| Task details |
Filter the data for "Διεύθυνση" and copy matching lines.

::::::::

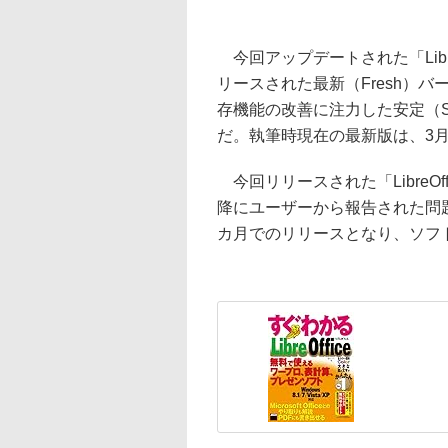
今回アップデートされた「LibreO
リースされた最新（Fresh）
存機能の改善に注力した安定（Still
だ。執筆時現在の最新版は、3月26日に
今回リリースされた「LibreOffice
降にユーザーから報告された問
カ月でのリリースとなり、ソフ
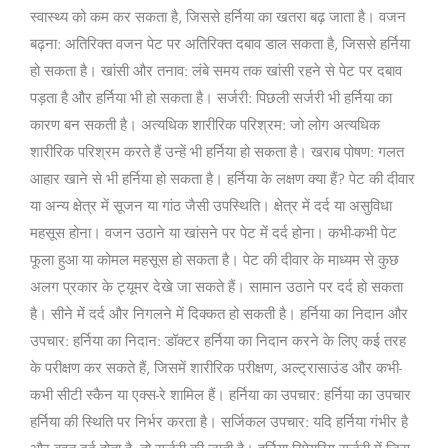
स्वास्थ्य को कम कर सकता है, जिससे हर्निया का खतरा बढ़ जाता है। वजन
बढ़ना: अतिरिक्त वजन पेट पर अतिरिक्त दबाव डाल सकता है, जिससे हर्निया
हो सकता है। खांसी और तनाव: लंबे समय तक खांसी रहने से पेट पर दबाव
पड़ता है और हर्निया भी हो सकता है। सर्जरी: पिछली सर्जरी भी हर्निया का
कारण बन सकती है। अत्यधिक शारीरिक परिश्रम: जो लोग अत्यधिक
शारीरिक परिश्रम करते हैं उन्हें भी हर्निया हो सकता है। खराब पोषण: गलत
आहार खाने से भी हर्निया हो सकता है। हर्निया के लक्षण क्या हैं? पेट की दीवार
या अन्य क्षेत्र में सूजन या गांठ जैसी उपस्थिति। क्षेत्र में दर्द या असुविधा
महसूस होना। वजन उठाने या खांसने पर पेट में दर्द होना। कभी-कभी पेट
फूला हुआ या कोमल महसूस हो सकता है। पेट की दीवार के माध्यम से कुछ
अलग प्रकार के ट्यूमर देखे जा सकते हैं। सामान उठाने पर दर्द हो सकता
है। सीने में दर्द और निगलने में दिक्कत हो सकती है। हर्निया का निदान और
उपचार: हर्निया का निदान: डॉक्टर हर्निया का निदान करने के लिए कई तरह
के परीक्षण कर सकते हैं, जिसमें शारीरिक परीक्षण, अल्ट्रासाउंड और कभी-
कभी सीटी स्कैन या एक्स-रे शामिल हैं। हर्निया का उपचार: हर्निया का उपचार
हर्निया की स्थिति पर निर्भर करता है। सर्जिकल उपचार: यदि हर्निया गंभीर है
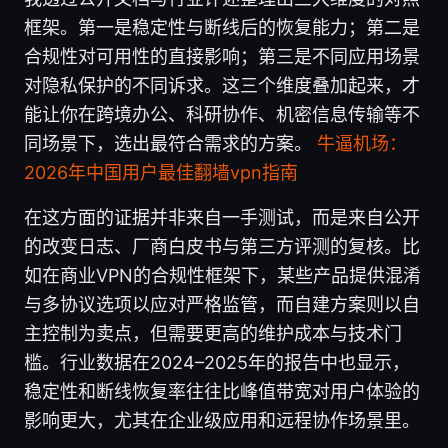
框架。第一是稳定性与断线后的恢复能力；第二是
合规性对可用性的直接影响；第三是不同应用场景
对隐私保护的不同诉求。这三个维度叠加起来，才
能让你在跨境办公、科研协作、机密信息传输等不
同场景下，选出最符合需求的方案。
牛逼机场：
2026年中国用户最佳翻墙vpn指南
在这方面的证据并非来自一手测试，而是来自公开
的改变日志、厂商白皮书与第三方评测的复核。比
如在商业VPN的合规性框架下，某些产品提供混淆
与多协议选项以应对严格监管，而自建方案则以自
主控制为卖点，但需要更高的维护成本与技术门
槛。行业数据在2024–2025年的报告中也显示，
稳定性和断线恢复率往往比峰值带宽对用户体验的
影响更大，尤其在企业级应用和远程协作场景里。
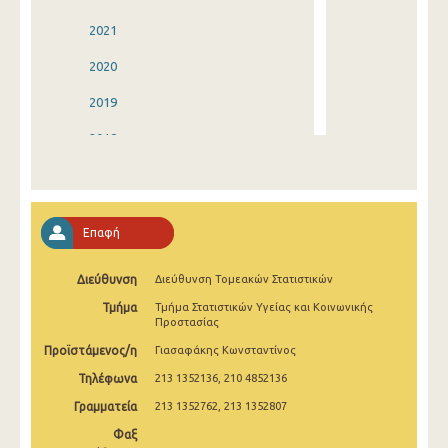
2021
2020
2019
2018
2017
2016
Επαφή
2015
Διεύθυνση
Διεύθυνση Τομεακών Στατιστικών
2014
Τμήμα
Τμήμα Στατιστικών Υγείας και Κοινωνικής
2013
Προστασίας
Προϊστάμενος/η
Γιασαφάκης Κωνσταντίνος
2012
Τηλέφωνα
213 1352136, 210 4852136
2011
Γραμματεία
213 1352762, 213 1352807
2010
Φαξ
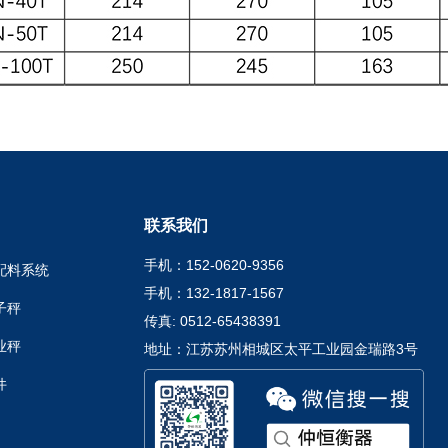
联系我们
手机：152-0620-9356
配料系统
手机：132-1817-1567
子秤
传真: 0512-65438391
业秤
地址：江苏苏州相城区太平工业园金瑞路3号
件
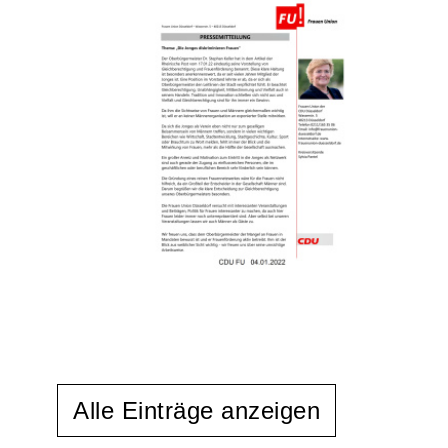
Alle Einträge anzeigen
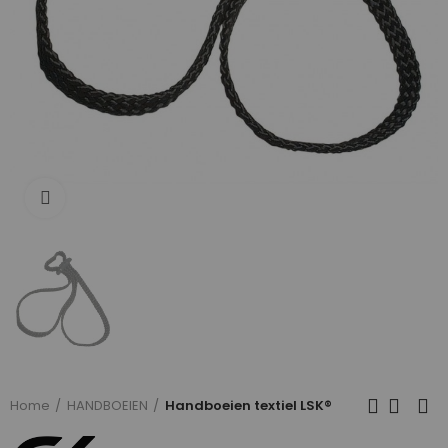
Click to enlarge
Home
HANDBOEIEN
Handboeien textiel LSK®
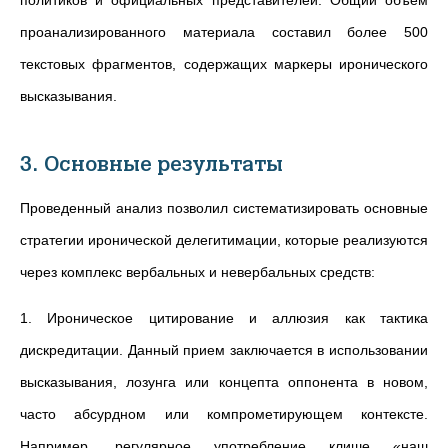
политиков и официальных представителей. Общий объем
проанализированного материала составил более 500
текстовых фрагментов, содержащих маркеры иронического
высказывания.
3. Основные результаты
Проведенный анализ позволил систематизировать основные
стратегии иронической делегитимации, которые реализуются
через комплекс вербальных и невербальных средств:
1. Ироническое цитирование и аллюзия как тактика
дискредитации. Данный прием заключается в использовании
высказывания, лозунга или концепта оппонента в новом,
часто абсурдном или компрометирующем контексте.
Например, регулярное употребление клише «наш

::::::::

| Solution |
Διεύθυνση
Διεύθυνση Τομεακών Στατιστικών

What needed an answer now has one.